Saved data entries:
**********

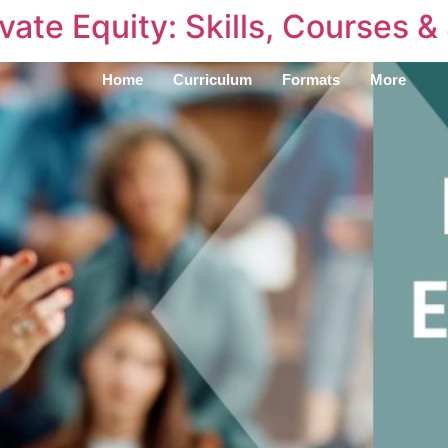
vate Equity: Skills, Courses &
Home
Curriculum
Formats
More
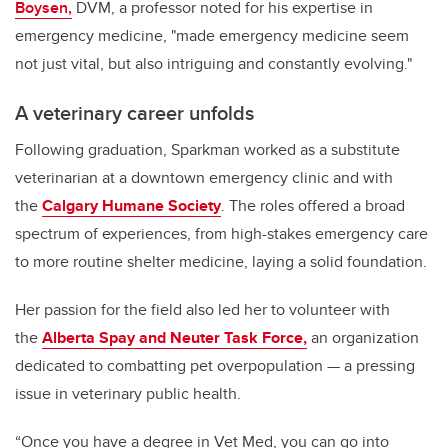
Boysen,
DVM, a professor noted for his expertise in
emergency medicine, "made emergency medicine seem
not just vital, but also intriguing and constantly evolving."
A veterinary career unfolds
Following graduation, Sparkman worked as a substitute
veterinarian at a downtown emergency clinic and with
the
Calgary Humane Society
. The roles offered a broad
spectrum of experiences, from high-stakes emergency care
to more routine shelter medicine, laying a solid foundation.
Her passion for the field also led her to volunteer with
the
Alberta Spay and Neuter Task Force,
an organization
dedicated to combatting pet overpopulation — a pressing
issue in veterinary public health.
“Once you have a degree in Vet Med, you can go into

**********

**EXERCISE DETAILS:**
Write out the data exactly, and exclude every picture it holds.

**EXERCISE ANSWER:**
vate Equity: Skills, Courses &
Home
Curriculum
Formats
More
Boysen,
DVM, a professor noted for his expertise in
emergency medicine, "made emergency medicine seem
not just vital, but also intriguing and constantly evolving."
A veterinary career unfolds
Following graduation, Sparkman worked as a substitute
veterinarian at a downtown emergency clinic and with
the
Calgary Humane Society
. The roles offered a broad
spectrum of experiences, from high-stakes emergency care
to more routine shelter medicine, laying a solid foundation.
Her passion for the field also led her to volunteer with
the
Alberta Spay and Neuter Task Force,
an organization
dedicated to combatting pet overpopulation — a pressing
issue in veterinary public health.
“Once you have a degree in Vet Med, you can go into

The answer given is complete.